Key characteristics of the dataset include:

Machine types: valves, pumps, fans, and slide rails
Operating conditions: normal and anomalous sounds
Anomaly types: contamination, leakage, rotational unbalance, mechanical damage
Realistic recordings: real factory background noise
Audio specifications: multi-channel microphone array, 16 kHz sampling rate, 16-bit resolution

The dataset is explicitly designed to evaluate unsupervised and semi-supervised anomaly detection approaches, reflecting real industrial scenarios where faults are rare.

Why the Continuous Wavelet Transform (CWT)

Industrial machine acoustic signals are highly non-stationary: frequency components evolve over time depending on load, speed, and mechanical defects. In such cases, classical FFT-based approaches or even STFT often prove insufficient.

The Continuous Wavelet Transform provides an adaptive time–frequency representation, offering:

High temporal resolution at high frequencies
High frequency resolution at low frequencies
The ability to highlight transients and localized patterns

Formally, the CWT projects a signal onto a family of scaled and translated wavelets, producing a scalogram, which can be interpreted as a 2D time–scale image.

Within the context of the MIMII Dataset, CWT is particularly effective for:

Highlighting impulsive phenomena related to mechanical damage
Separating normal operating patterns from subtle anomalies
Reducing sensitivity to industrial background noise

From Scalograms to the Multimodal Domain

Once the CWT is computed, each audio clip can be transformed into:

CWT scalograms (time–frequency images)
Derived statistical features (band energy, entropy, etc.)

This transformation enables a multimodal approach:

Sound is represented as an image
Images become natural inputs for Vision-Language / Vision-Like Models (VLMs)

This is where Amazon Bedrock Nova models come into play.

Amazon Bedrock Nova and Multimodal Analysis

Amazon Bedrock Nova is a family of foundation models that includes multimodal embedding models capable of processing text, images, video, and audio within a unified semantic space.
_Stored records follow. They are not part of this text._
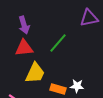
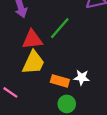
red triangle: (24, 48) -> (32, 40), moved

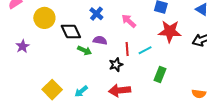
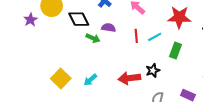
purple star: (23, 46) -> (31, 20), moved
black star: (116, 65) -> (153, 71), moved
green rectangle: (160, 75) -> (176, 51), moved

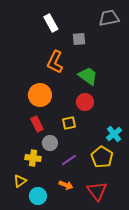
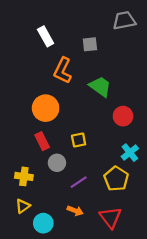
white rectangle: (51, 23) -> (46, 36), moved
red circle: (85, 102) -> (123, 116), moved
yellow cross: (33, 158) -> (24, 176), moved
In particular, Amazon Nova Multimodal Embeddings enable:

Generating embeddings directly from audio or images
Comparing heterogeneous content types in the same vector space
Supporting semantic search and anomaly detection workflows

Nova natively supports audio as an input modality and can be seamlessly integrated with custom pipelines based on image representations such as CWT scalograms.
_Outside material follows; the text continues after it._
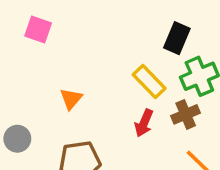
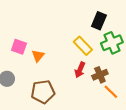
pink square: (38, 29) -> (19, 47), moved
brown cross: (186, 114) -> (100, 75), moved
Reference Architecture: CWT + Nova

The proposed architecture for anomaly detection is outlined below:

Audio acquisition
Audio clips from the MIMII Dataset (or from field microphones) https://zenodo.org/records/3384388
CWT and scalogram generation
- Wavelet selection (e.g., Morlet or Morse)
- Conversion to normalized images
Multimodal embedding with Nova
- Input: image compared with normal image
- Output: high-dimensional embedding vectors

Convert wave to CWT:

import pywt
import numpy as np
import scipy.io.wavfile as wav

def load_and_convert_wav_path(file_path:str, dest_path:str = "temp"):

    # 1. Load the audio file
    sampling_rate, data = wav.read(file_path)
    
    # Use only one channel if stereo
    if len(data.shape) > 1:
        data = data[:, 0]
    
    # 2. Perform CWT
    # Define scales (frequencies) to analyze
    scales = np.arange(1, 128)
    # Compute the wavelet transform
    coefficients, frequencies = pywt.cwt(data, scales, 'morl')
    
    # 3. Create the scalogram (image)
    # Take the absolute value of coefficients
    power = (abs(coefficients)) ** 2
    
    # 4. Plot and save
    plt.imshow(power, extent=[0, len(data)/sampling_rate, 1, 128], 
           cmap='jet', aspect='auto', interpolation='bilinear')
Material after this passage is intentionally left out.